Bei speziellen Veranstaltungen vollführen die Kämpfer zu Beginn eine Art rituellen Tanz, eine Mischung aus Bewegungskunst und Kampf um die exklusiven Lampen herum. Im weiteren Verlauf der Show werden die Beleuchtungsobjekte meistens hochgefahren. Exklusive Lampen sorgen von ihrer neuen Position für ein stimmungsvolles Ambiente, dass der Anmut von Karate-Do gerecht wird.
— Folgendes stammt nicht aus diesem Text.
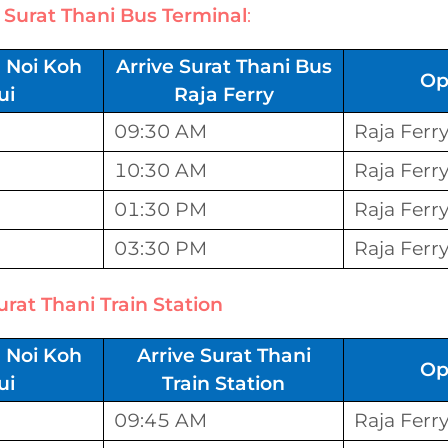
t
Surat Thani Bus Terminal
:
 Noi Koh
Arrive Surat Thani Bus
Op
ui
Raja Ferry
09:30 AM
Raja Ferr
10:30 AM
Raja Ferr
01:30 PM
Raja Ferr
03:30 PM
Raja Ferr
urat Thani Train Station
 Noi Koh
Arrive Surat Thani
Op
ui
Train Station
09:45 AM
Raja Ferr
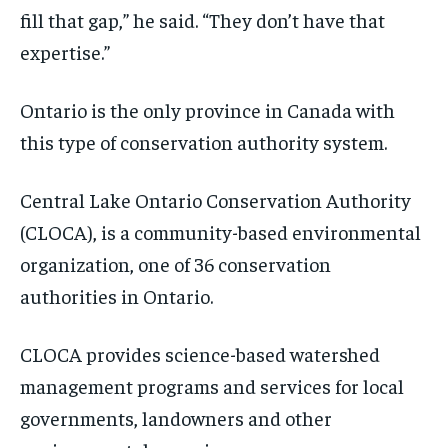
fill that gap,” he said. “They don’t have that
expertise.”
Ontario is the only province in Canada with
this type of conservation authority system.
Central Lake Ontario Conservation Authority
(CLOCA), is a community-based environmental
organization, one of 36 conservation
authorities in Ontario.
CLOCA provides science-based watershed
management programs and services for local
governments, landowners and other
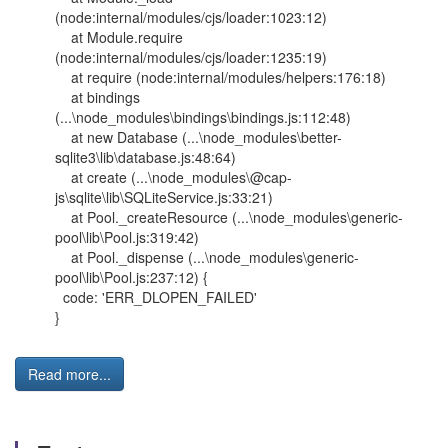
(node:internal/modules/cjs/loader:1023:12)
at Module.require
(node:internal/modules/cjs/loader:1235:19)
at require (node:internal/modules/helpers:176:18)
at bindings
(...\node_modules\bindings\bindings.js:112:48)
at new Database (...\node_modules\better-
sqlite3\lib\database.js:48:64)
at create (...\node_modules\@cap-
js\sqlite\lib\SQLiteService.js:33:21)
at Pool._createResource (...\node_modules\generic-
pool\lib\Pool.js:319:42)
at Pool._dispense (...\node_modules\generic-
pool\lib\Pool.js:237:12) {
code: 'ERR_DLOPEN_FAILED'
}
Read more...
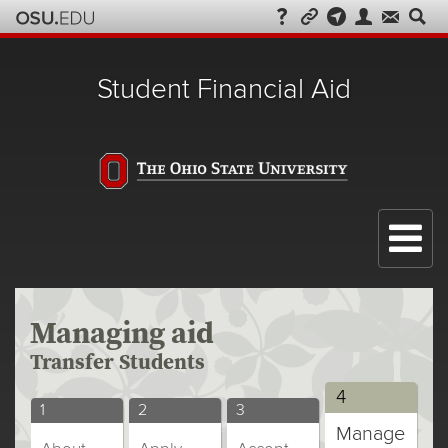
Student Financial Aid
Menu
Managing aid
Transfer Students
Transfer
4
Transfer
Transfer
Transfer
1
2
3
Students
Manage
Students
Students
Students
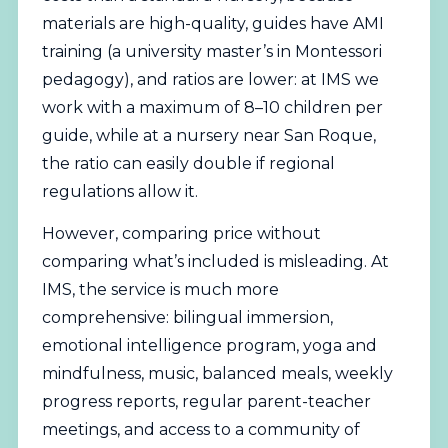
materials are high-quality, guides have AMI
training (a university master’s in Montessori
pedagogy), and ratios are lower: at IMS we
work with a maximum of 8–10 children per
guide, while at a nursery near San Roque,
the ratio can easily double if regional
regulations allow it.
However, comparing price without
comparing what’s included is misleading. At
IMS, the service is much more
comprehensive: bilingual immersion,
emotional intelligence program, yoga and
mindfulness, music, balanced meals, weekly
progress reports, regular parent-teacher
meetings, and access to a community of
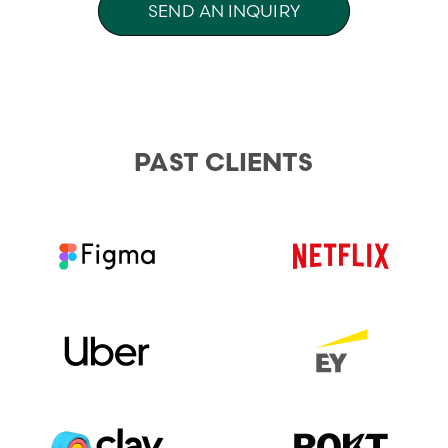
SEND AN INQUIRY
PAST CLIENTS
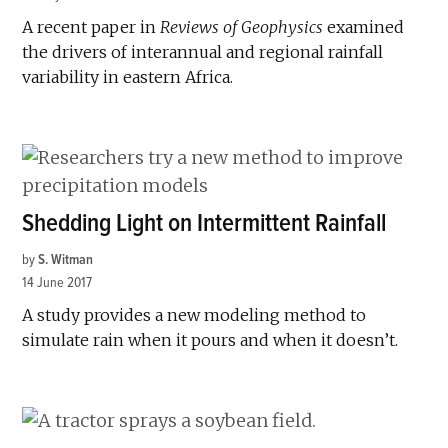
A recent paper in
Reviews of Geophysics
examined
the drivers of interannual and regional rainfall
variability in eastern Africa.
Shedding Light on Intermittent Rainfall
by
S. Witman
14 June 2017
A study provides a new modeling method to
simulate rain when it pours and when it doesn’t.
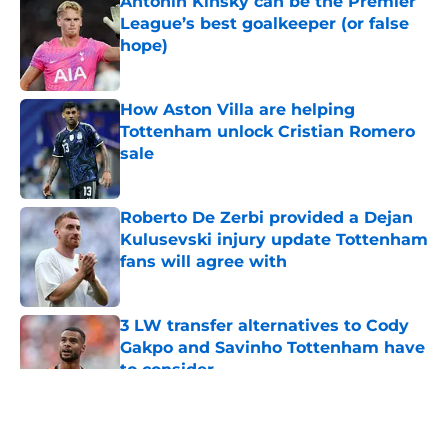
Antonin Kinsky can be the Premier
League’s best goalkeeper (or false
hope)
Published by on Invalid Date
How Aston Villa are helping
Tottenham unlock Cristian Romero
sale
Published by on Invalid Date
Roberto De Zerbi provided a Dejan
Kulusevski injury update Tottenham
fans will agree with
Published by on Invalid Date
3 LW transfer alternatives to Cody
Gakpo and Savinho Tottenham have
to consider
Published by on Invalid Date
5 related articles loaded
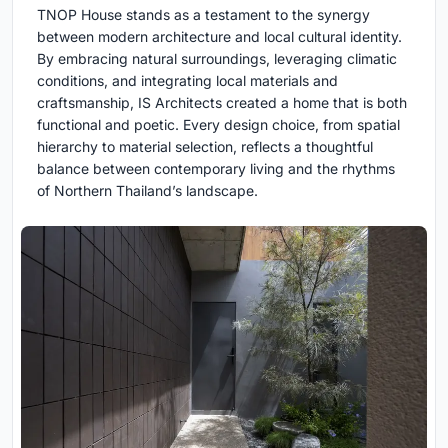
TNOP House stands as a testament to the synergy
between modern architecture and local cultural identity.
By embracing natural surroundings, leveraging climatic
conditions, and integrating local materials and
craftsmanship, IS Architects created a home that is both
functional and poetic. Every design choice, from spatial
hierarchy to material selection, reflects a thoughtful
balance between contemporary living and the rhythms
of Northern Thailand’s landscape.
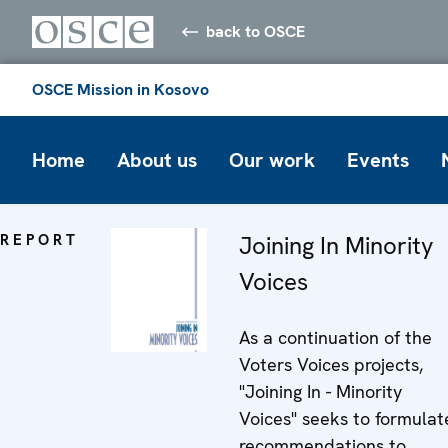
back to OSCE
OSCE Mission in Kosovo
Home
About us
Our work
Events
REPORT
Joining In Minority
Voices
As a continuation of the
Voters Voices projects,
"Joining In - Minority
Voices" seeks to formulat
recommendations to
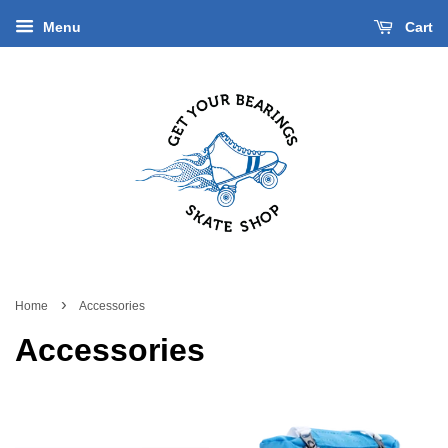
Menu
Cart
›
Home
Accessories
Accessories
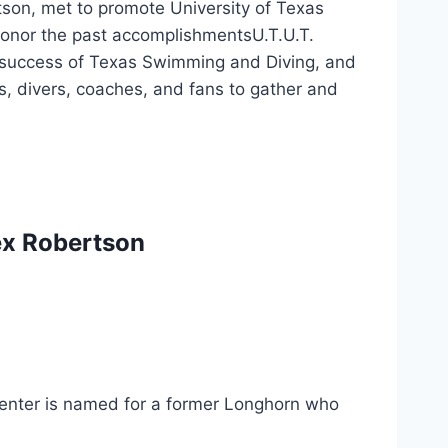
on, met to promote University of Texas 
Honor the past accomplishmentsU.T.U.T. 
success of Texas Swimming and Diving, and 
 divers, coaches, and fans to gather and 
Tex Robertson 
enter is named for a former Longhorn who 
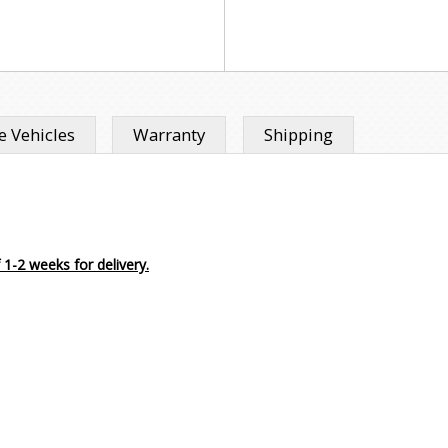
 Vehicles
Warranty
Shipping
f 1-2 weeks for delivery.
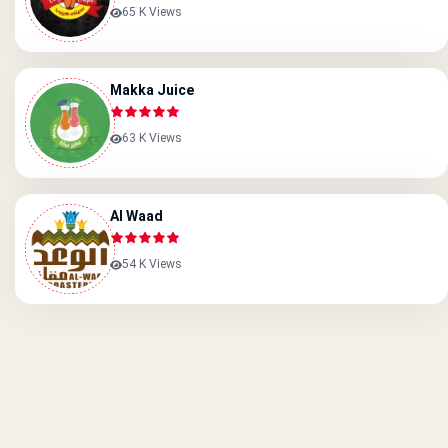
65 K Views
Makka Juice
63 K Views
Al Waad
54 K Views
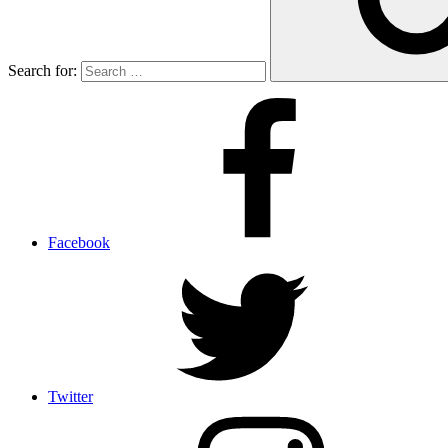
Search for:
Facebook
Twitter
Neuerdings werden exklusive Lampen jedoch auch noch zu einem weiteren Zwecke verwendet. Während beim Eröffnungsritual darauf geachtet wird sich tänzelnd seicht um die Lampen herum zu bewegen ohne sie ein einziges Mal zu berühren, geht es bei der neuen Form der Kampfkunst darum exklusive Lampen mit nur einem perfekt vollzogenen Hieb zu zerschlagen. Diese Kunst kann allerdings nur von Karate-Do Experten ausgeführt werden, bei Anfängern dieser Sportart wäre die Verletzungsgefahr im Kontakt der exklusiven Lampen einfach zu hoch.
Es ist interessant auf wie viele Arten exklusive Lampen beim Karate-Do zum Einsatz kommen können.